SparkSqlAstBuilder — ANTLR-based SQL Parser¶

SparkSqlAstBuilder is an AstBuilder that converts SQL statements into Catalyst expressions, logical plans or table identifiers (using visit callbacks).

Creating Instance¶

SparkSqlAstBuilder takes the following to be created:

SQLConf

SparkSqlAstBuilder is created for SparkSqlParser (which happens when SparkSession is requested for SessionState).

Creating SparkSqlAstBuilder

expr Standard Function

SparkSqlAstBuilder can also be temporarily created for expr standard function (to create column expressions).

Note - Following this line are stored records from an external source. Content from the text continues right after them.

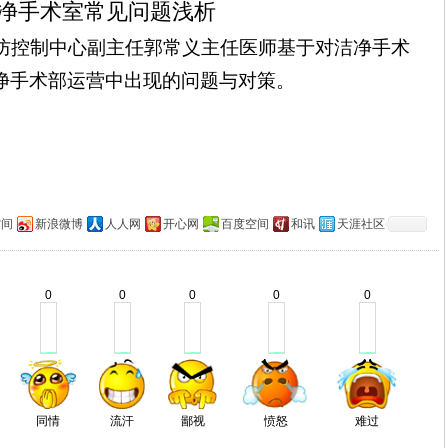
净手术室常见问题浅析
防控制中心副主任郭常义主任医师基于对洁净手术
净手术部运营中出现的问题与对策。
空间
新浪微博
人人网
开心网
百度空间
和讯
天涯社区
0
0
0
0
0
同情
流汗
鄙视
愤怒
难过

val c = expr("from_json(value, schema)")
scala> :type c
org.apache.spark.sql.Column

scala> :type c.expr
org.apache.spark.sql.catalyst.expressions.Expression

scala> println(c.expr.numberedTreeString)
00 'from_json('value, 'schema)
01 :- 'value
02 +- 'schema

Accessing SparkSqlAstBuilder¶

scala> :type spark.sessionState.sqlParser
org.apache.spark.sql.catalyst.parser.ParserInterface

import org.apache.spark.sql.execution.SparkSqlParser
val sqlParser = spark.sessionState.sqlParser.asInstanceOf[SparkSqlParser]

scala> :type sqlParser.astBuilder
org.apache.spark.sql.execution.SparkSqlAstBuilder

Visit Callbacks¶

visitAnalyze¶

Creates AnalyzeColumnCommand, AnalyzePartitionCommand or AnalyzeTableCommand logical commands.

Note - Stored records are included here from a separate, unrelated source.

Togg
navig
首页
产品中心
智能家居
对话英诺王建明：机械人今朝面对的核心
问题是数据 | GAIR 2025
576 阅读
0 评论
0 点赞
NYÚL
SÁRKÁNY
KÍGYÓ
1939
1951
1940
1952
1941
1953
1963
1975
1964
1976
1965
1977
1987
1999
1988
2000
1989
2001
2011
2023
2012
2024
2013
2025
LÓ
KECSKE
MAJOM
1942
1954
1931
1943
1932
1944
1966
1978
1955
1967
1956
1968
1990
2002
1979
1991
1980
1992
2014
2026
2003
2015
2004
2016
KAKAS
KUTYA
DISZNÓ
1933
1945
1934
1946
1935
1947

ANTLR labeled alternative: #analyze

NOSCAN Identifier

visitAnalyze supports NOSCAN identifier only (and reports a ParseException if not used).

NOSCAN is used for AnalyzePartitionCommand and AnalyzeTableCommand logical commands only.

AnalyzeColumnCommand¶

AnalyzeColumnCommand logical command for ANALYZE TABLE with FOR COLUMNS clause (but no PARTITION specification)

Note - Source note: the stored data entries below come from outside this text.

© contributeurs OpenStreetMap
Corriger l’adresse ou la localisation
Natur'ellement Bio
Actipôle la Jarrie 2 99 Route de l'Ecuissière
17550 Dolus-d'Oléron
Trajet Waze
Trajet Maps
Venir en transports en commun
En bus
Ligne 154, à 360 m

// Seq((0, 0, "zero"), (1, 1, "one")).toDF("id", "p1", "p2").write.partitionBy("p1", "p2").saveAsTable("t1")
val sqlText = "ANALYZE TABLE t1 COMPUTE STATISTICS FOR COLUMNS id, p1"
val plan = spark.sql(sqlText).queryExecution.logical
import org.apache.spark.sql.execution.command.AnalyzeColumnCommand
val cmd = plan.asInstanceOf[AnalyzeColumnCommand]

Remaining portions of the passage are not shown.